Entries taken from a collection
===============

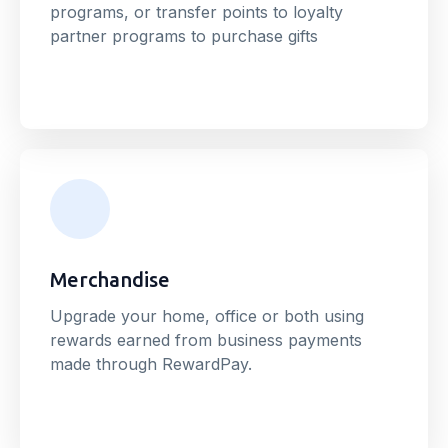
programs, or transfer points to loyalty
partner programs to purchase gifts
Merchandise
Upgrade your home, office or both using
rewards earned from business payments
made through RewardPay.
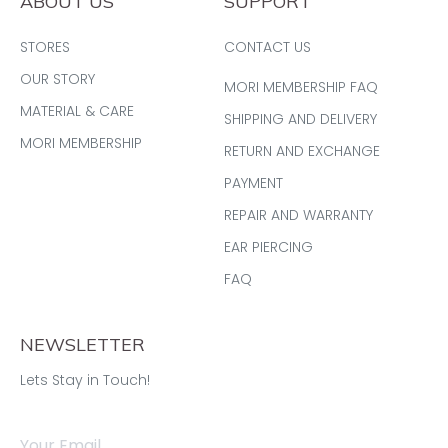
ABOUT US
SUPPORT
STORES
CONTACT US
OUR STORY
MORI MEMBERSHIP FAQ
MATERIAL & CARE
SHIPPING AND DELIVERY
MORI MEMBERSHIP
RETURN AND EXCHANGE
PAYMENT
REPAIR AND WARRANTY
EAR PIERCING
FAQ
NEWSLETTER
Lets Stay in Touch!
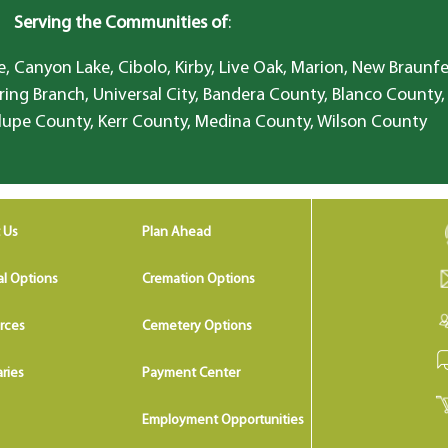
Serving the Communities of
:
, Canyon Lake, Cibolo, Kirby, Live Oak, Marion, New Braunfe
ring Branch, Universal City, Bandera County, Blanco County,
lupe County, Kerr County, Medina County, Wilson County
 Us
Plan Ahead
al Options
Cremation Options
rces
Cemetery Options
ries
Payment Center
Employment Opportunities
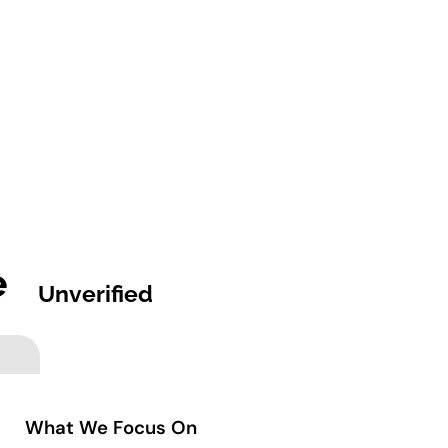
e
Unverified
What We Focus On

===============

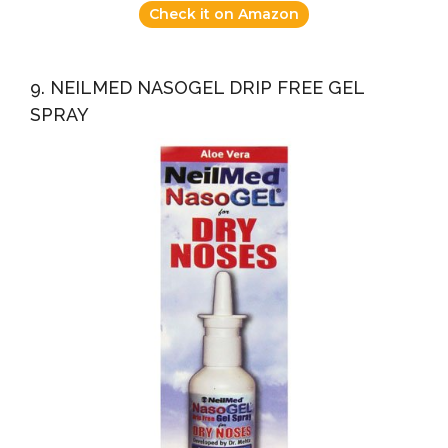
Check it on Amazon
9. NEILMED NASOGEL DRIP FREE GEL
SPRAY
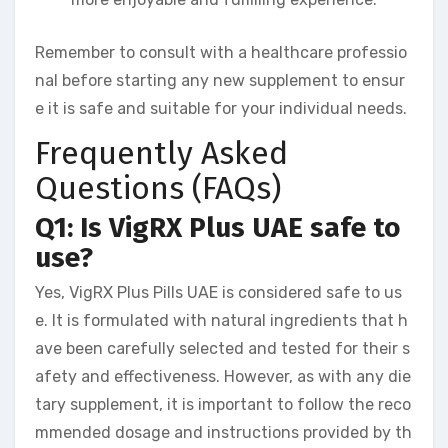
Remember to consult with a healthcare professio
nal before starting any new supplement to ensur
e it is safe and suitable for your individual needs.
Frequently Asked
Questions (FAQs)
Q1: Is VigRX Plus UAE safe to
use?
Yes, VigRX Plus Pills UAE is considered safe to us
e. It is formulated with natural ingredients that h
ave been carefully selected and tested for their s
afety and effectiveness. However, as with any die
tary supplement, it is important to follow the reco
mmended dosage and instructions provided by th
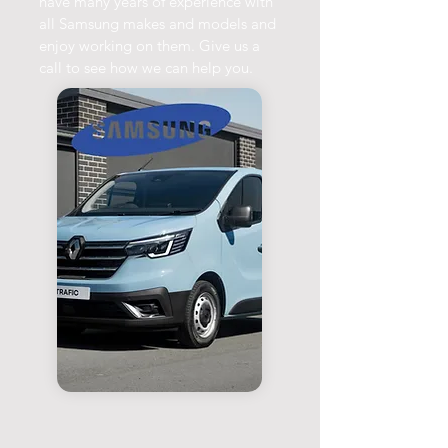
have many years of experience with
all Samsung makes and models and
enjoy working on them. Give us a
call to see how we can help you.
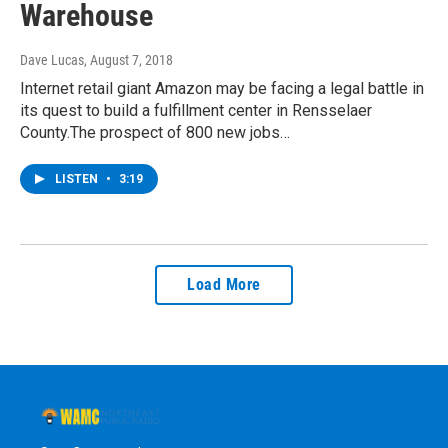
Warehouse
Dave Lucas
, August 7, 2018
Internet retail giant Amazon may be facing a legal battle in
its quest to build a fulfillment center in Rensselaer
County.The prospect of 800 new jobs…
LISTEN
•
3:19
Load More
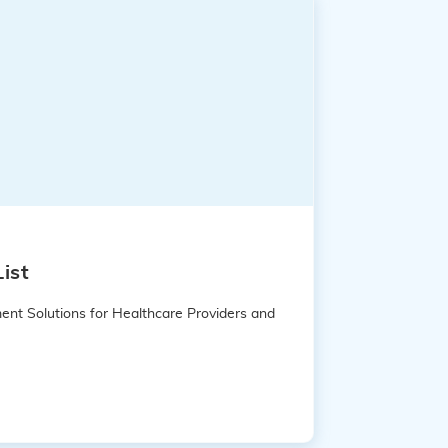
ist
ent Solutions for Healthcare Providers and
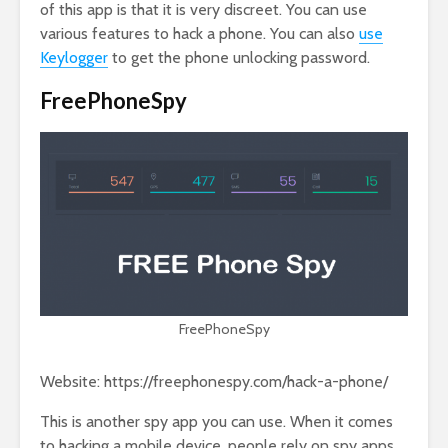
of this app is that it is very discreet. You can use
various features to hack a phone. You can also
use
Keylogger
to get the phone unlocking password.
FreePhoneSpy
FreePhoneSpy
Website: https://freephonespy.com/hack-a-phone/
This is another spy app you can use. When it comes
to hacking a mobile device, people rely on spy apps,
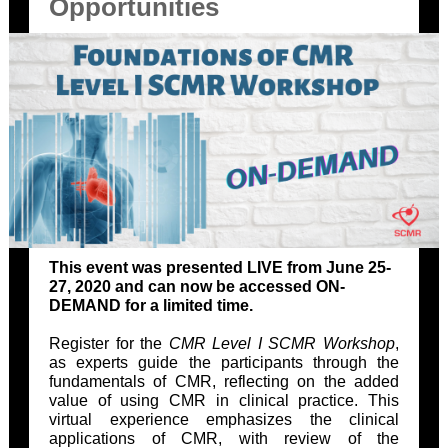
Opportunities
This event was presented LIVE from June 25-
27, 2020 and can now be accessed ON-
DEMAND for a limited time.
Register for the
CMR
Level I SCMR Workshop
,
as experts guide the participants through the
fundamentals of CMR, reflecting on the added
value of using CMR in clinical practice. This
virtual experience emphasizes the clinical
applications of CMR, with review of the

===============

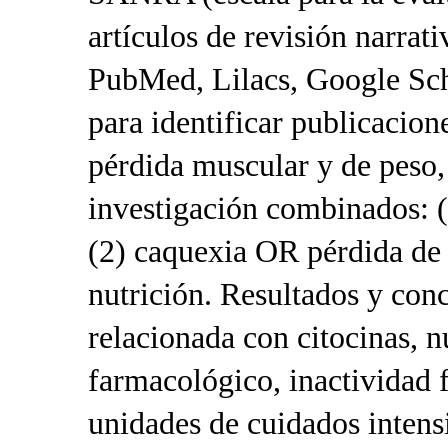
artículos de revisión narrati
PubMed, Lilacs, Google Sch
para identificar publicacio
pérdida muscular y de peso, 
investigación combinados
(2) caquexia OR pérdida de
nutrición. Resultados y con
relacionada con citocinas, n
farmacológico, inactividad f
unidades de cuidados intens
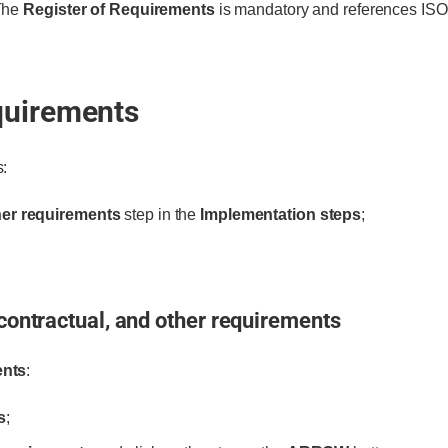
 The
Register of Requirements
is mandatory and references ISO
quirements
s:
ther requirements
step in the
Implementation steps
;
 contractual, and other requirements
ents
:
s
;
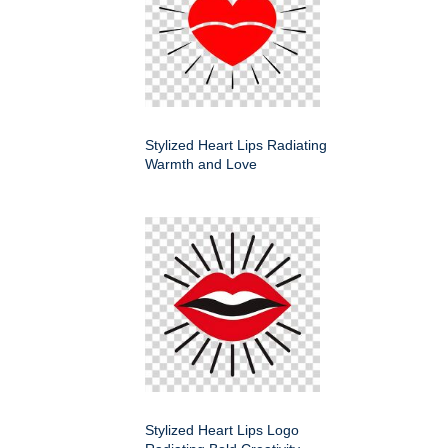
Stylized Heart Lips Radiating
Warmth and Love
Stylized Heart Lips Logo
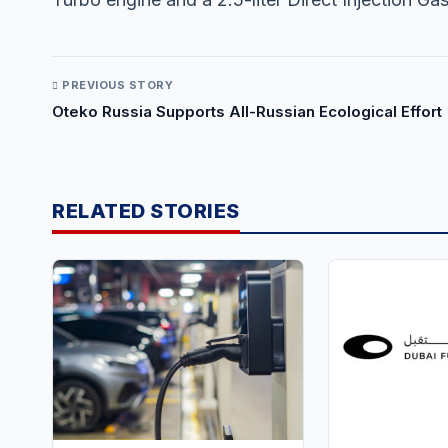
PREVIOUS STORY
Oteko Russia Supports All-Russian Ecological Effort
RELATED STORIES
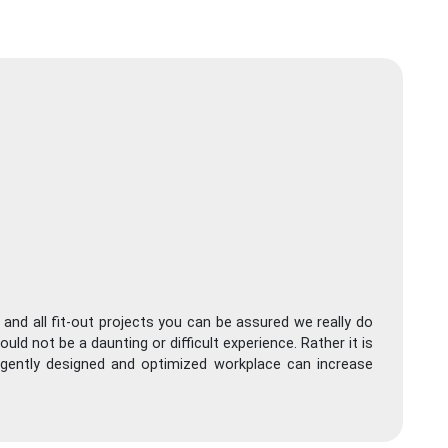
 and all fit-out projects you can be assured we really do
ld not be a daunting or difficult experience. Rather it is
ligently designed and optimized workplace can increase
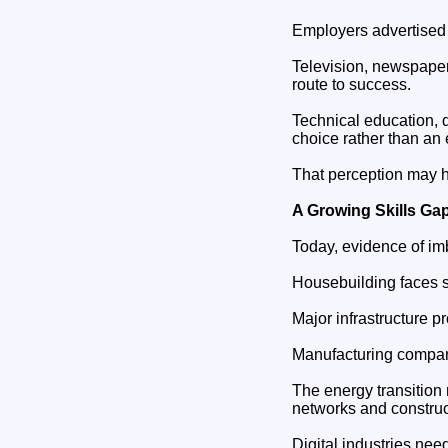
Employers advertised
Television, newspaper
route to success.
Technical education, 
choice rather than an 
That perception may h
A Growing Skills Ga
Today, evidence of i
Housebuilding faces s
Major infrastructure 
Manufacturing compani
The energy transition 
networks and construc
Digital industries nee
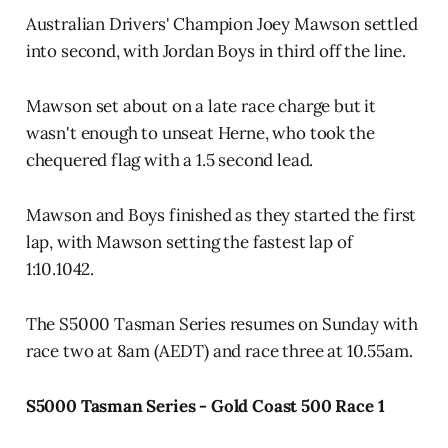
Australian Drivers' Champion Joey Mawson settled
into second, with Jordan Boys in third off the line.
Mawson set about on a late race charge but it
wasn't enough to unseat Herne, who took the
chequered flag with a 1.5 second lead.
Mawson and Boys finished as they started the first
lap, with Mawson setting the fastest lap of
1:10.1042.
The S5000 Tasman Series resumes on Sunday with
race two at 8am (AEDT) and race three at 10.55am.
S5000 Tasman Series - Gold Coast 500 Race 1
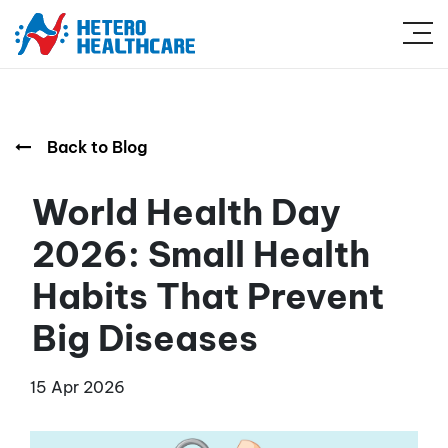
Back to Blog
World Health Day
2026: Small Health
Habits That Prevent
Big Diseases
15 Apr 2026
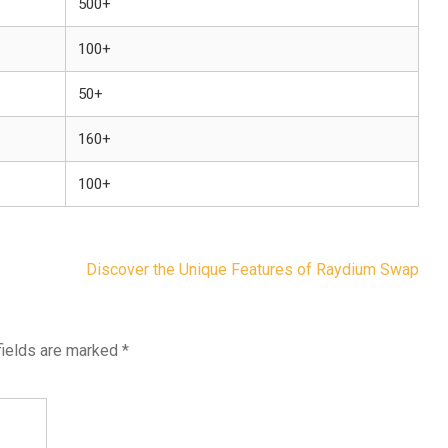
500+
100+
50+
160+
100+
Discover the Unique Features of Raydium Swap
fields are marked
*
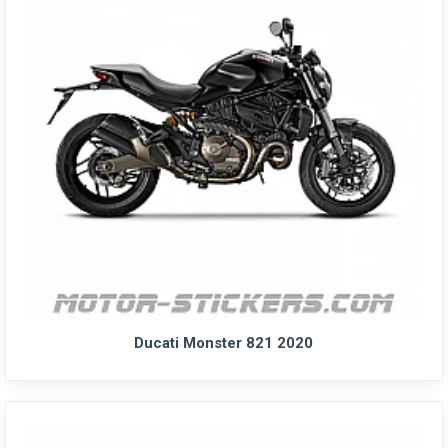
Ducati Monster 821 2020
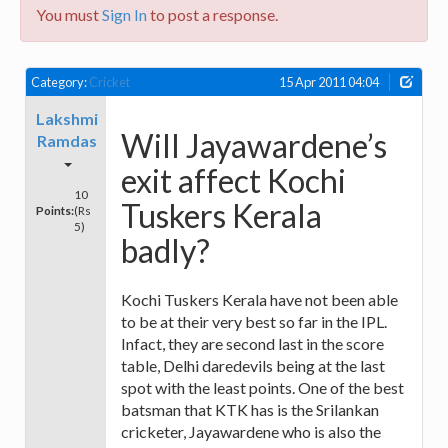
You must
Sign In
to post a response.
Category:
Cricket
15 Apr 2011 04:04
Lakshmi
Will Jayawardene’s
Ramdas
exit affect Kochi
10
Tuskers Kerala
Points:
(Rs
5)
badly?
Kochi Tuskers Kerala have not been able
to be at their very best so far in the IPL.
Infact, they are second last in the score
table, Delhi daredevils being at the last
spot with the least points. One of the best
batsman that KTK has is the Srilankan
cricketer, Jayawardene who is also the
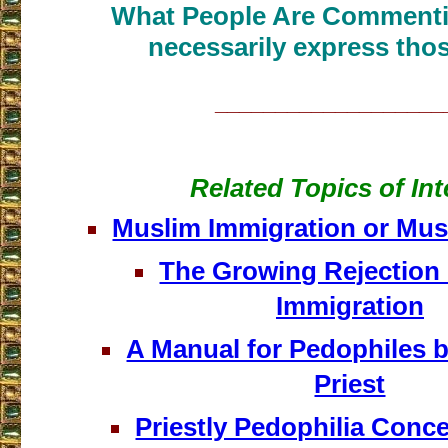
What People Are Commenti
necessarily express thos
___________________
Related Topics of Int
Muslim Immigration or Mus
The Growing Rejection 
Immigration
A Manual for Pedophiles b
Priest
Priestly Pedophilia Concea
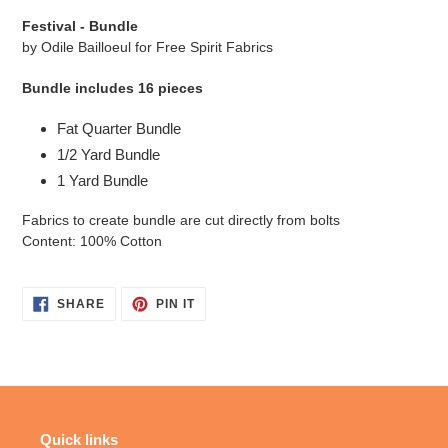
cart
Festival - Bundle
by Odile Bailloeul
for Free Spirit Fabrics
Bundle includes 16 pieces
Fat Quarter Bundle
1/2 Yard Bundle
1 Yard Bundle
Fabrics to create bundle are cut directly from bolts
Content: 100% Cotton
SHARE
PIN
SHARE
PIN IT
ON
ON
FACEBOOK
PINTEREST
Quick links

===============

> [Task item] Of the lines above, quote exactly those from the one with "programs, or transfer points to loyalty" through the one with "REPAIR AND WARRANTY", ends included; pictures stay out.

> [Exercise solution]
programs, or transfer points to loyalty
partner programs to purchase gifts
Merchandise
Upgrade your home, office or both using
rewards earned from business payments
made through RewardPay.
ABOUT US
SUPPORT
STORES
CONTACT US
OUR STORY
MORI MEMBERSHIP FAQ
MATERIAL & CARE
SHIPPING AND DELIVERY
MORI MEMBERSHIP
RETURN AND EXCHANGE
PAYMENT
REPAIR AND WARRANTY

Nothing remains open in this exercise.